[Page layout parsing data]
Segment Open

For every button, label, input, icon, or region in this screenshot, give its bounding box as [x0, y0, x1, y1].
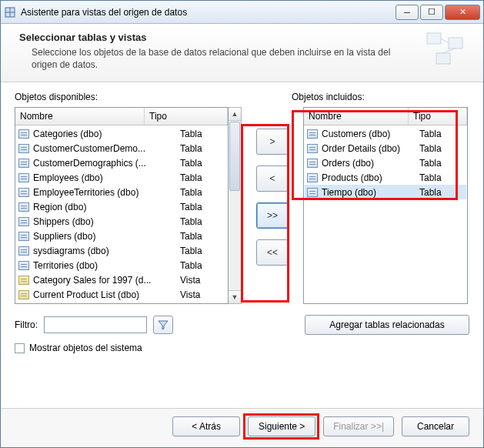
svg-line-7: [443, 48, 455, 53]
list-item[interactable]: CustomerDemographics (...Tabla: [16, 155, 227, 170]
next-button[interactable]: Siguiente >: [248, 416, 315, 436]
wizard-footer: < Atrás Siguiente > Finalizar >>| Cancel…: [1, 408, 483, 447]
transfer-buttons: > < >> <<: [246, 107, 299, 266]
item-type: Tabla: [180, 231, 225, 242]
item-type: Tabla: [180, 143, 225, 154]
available-scrollbar[interactable]: ▲ ▼: [229, 107, 242, 304]
included-header: Nombre Tipo: [304, 108, 467, 125]
list-item[interactable]: Shippers (dbo)Tabla: [16, 214, 227, 229]
item-name: Orders (dbo): [322, 158, 416, 169]
list-item[interactable]: sysdiagrams (dbo)Tabla: [16, 243, 227, 258]
finish-button[interactable]: Finalizar >>|: [323, 416, 394, 436]
table-icon: [18, 159, 29, 168]
list-item[interactable]: Customers (dbo)Tabla: [305, 126, 466, 141]
table-icon: [307, 159, 318, 168]
item-name: Products (dbo): [322, 172, 416, 183]
filter-label: Filtro:: [15, 319, 38, 330]
list-item[interactable]: Suppliers (dbo)Tabla: [16, 229, 227, 243]
window-title: Asistente para vistas del origen de dato…: [21, 7, 394, 18]
available-listbox[interactable]: Nombre Tipo Categories (dbo)TablaCustome…: [15, 107, 229, 304]
item-name: Tiempo (dbo): [322, 187, 416, 198]
list-item[interactable]: Orders (dbo)Tabla: [305, 155, 466, 170]
filter-button[interactable]: [153, 316, 173, 334]
svg-line-6: [441, 38, 449, 43]
list-item[interactable]: CustomerCustomerDemo...Tabla: [16, 141, 227, 155]
list-item[interactable]: Employees (dbo)Tabla: [16, 170, 227, 185]
scroll-up-icon[interactable]: ▲: [229, 108, 241, 121]
maximize-button[interactable]: ☐: [420, 5, 443, 20]
add-button[interactable]: >: [256, 129, 289, 155]
item-type: Tabla: [180, 260, 225, 271]
item-type: Vista: [180, 289, 225, 300]
show-system-label: Mostrar objetos del sistema: [29, 343, 142, 353]
list-item[interactable]: Category Sales for 1997 (d...Vista: [16, 272, 227, 287]
remove-button[interactable]: <: [256, 165, 289, 192]
svg-rect-4: [449, 38, 462, 48]
table-icon: [18, 261, 29, 270]
col-name-header[interactable]: Nombre: [15, 108, 145, 125]
list-item[interactable]: Tiempo (dbo)Tabla: [305, 185, 466, 199]
list-item[interactable]: Region (dbo)Tabla: [16, 199, 227, 214]
item-name: Order Details (dbo): [322, 143, 416, 154]
list-item[interactable]: Current Product List (dbo)Vista: [16, 287, 227, 302]
table-icon: [18, 129, 29, 139]
table-icon: [307, 129, 318, 139]
svg-rect-3: [427, 33, 441, 44]
table-icon: [18, 232, 29, 241]
item-name: Categories (dbo): [33, 129, 158, 139]
item-name: sysdiagrams (dbo): [33, 246, 158, 256]
add-all-button[interactable]: >>: [256, 202, 289, 229]
item-name: Category Sales for 1997 (d...: [33, 275, 158, 286]
page-title: Seleccionar tablas y vistas: [19, 32, 416, 43]
page-description: Seleccione los objetos de la base de dat…: [19, 46, 416, 71]
minimize-button[interactable]: ─: [396, 5, 419, 20]
item-name: CustomerDemographics (...: [33, 158, 158, 169]
item-name: Territories (dbo): [33, 260, 158, 271]
add-related-button[interactable]: Agregar tablas relacionadas: [305, 315, 469, 335]
included-label: Objetos incluidos:: [292, 92, 365, 102]
item-type: Tabla: [180, 246, 225, 256]
list-item[interactable]: EmployeeTerritories (dbo)Tabla: [16, 185, 227, 199]
item-type: Tabla: [180, 158, 225, 169]
table-icon: [18, 217, 29, 226]
item-name: EmployeeTerritories (dbo): [33, 187, 158, 198]
item-name: Employees (dbo): [33, 172, 158, 183]
remove-all-button[interactable]: <<: [256, 239, 289, 266]
view-icon: [18, 276, 29, 285]
item-name: Customers (dbo): [322, 129, 416, 139]
item-type: Tabla: [419, 143, 464, 154]
wizard-header: Seleccionar tablas y vistas Seleccione l…: [1, 24, 483, 82]
titlebar: Asistente para vistas del origen de dato…: [1, 1, 483, 24]
list-item[interactable]: Products (dbo)Tabla: [305, 170, 466, 185]
svg-rect-5: [436, 53, 450, 64]
show-system-checkbox[interactable]: [15, 343, 25, 353]
item-type: Vista: [180, 275, 225, 286]
wizard-content: Objetos disponibles: Objetos incluidos: …: [1, 82, 483, 408]
col-type-header[interactable]: Tipo: [145, 108, 228, 125]
table-icon: [307, 144, 318, 153]
cancel-button[interactable]: Cancelar: [402, 416, 469, 436]
filter-input[interactable]: [44, 316, 147, 333]
view-icon: [18, 290, 29, 299]
back-button[interactable]: < Atrás: [172, 416, 240, 436]
included-listbox[interactable]: Nombre Tipo Customers (dbo)TablaOrder De…: [303, 107, 468, 304]
available-header: Nombre Tipo: [15, 108, 228, 125]
col-name-header[interactable]: Nombre: [304, 108, 409, 125]
list-item[interactable]: Customer and Suppliers b...Vista: [16, 302, 227, 303]
item-name: Suppliers (dbo): [33, 231, 158, 242]
available-label: Objetos disponibles:: [15, 92, 245, 102]
item-name: Current Product List (dbo): [33, 289, 158, 300]
item-name: Shippers (dbo): [33, 216, 158, 227]
list-item[interactable]: Order Details (dbo)Tabla: [305, 141, 466, 155]
list-item[interactable]: Categories (dbo)Tabla: [16, 126, 227, 141]
table-icon: [18, 246, 29, 256]
scroll-down-icon[interactable]: ▼: [229, 290, 241, 303]
close-button[interactable]: ✕: [445, 5, 480, 20]
item-type: Tabla: [419, 172, 464, 183]
item-type: Tabla: [180, 202, 225, 212]
list-item[interactable]: Territories (dbo)Tabla: [16, 258, 227, 272]
funnel-icon: [158, 319, 169, 330]
scroll-thumb[interactable]: [229, 122, 240, 191]
col-type-header[interactable]: Tipo: [409, 108, 467, 125]
table-icon: [18, 188, 29, 197]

Segment Closed

## Problem requirements
Check every line of the data, and copy the ones that contain "wizard".

## Answer below
wizard-footer: < Atrás Siguiente > Finalizar >>| Cancel…: [1, 408, 483, 447]
wizard-header: Seleccionar tablas y vistas Seleccione l…: [1, 24, 483, 82]
wizard-content: Objetos disponibles: Objetos incluidos: …: [1, 82, 483, 408]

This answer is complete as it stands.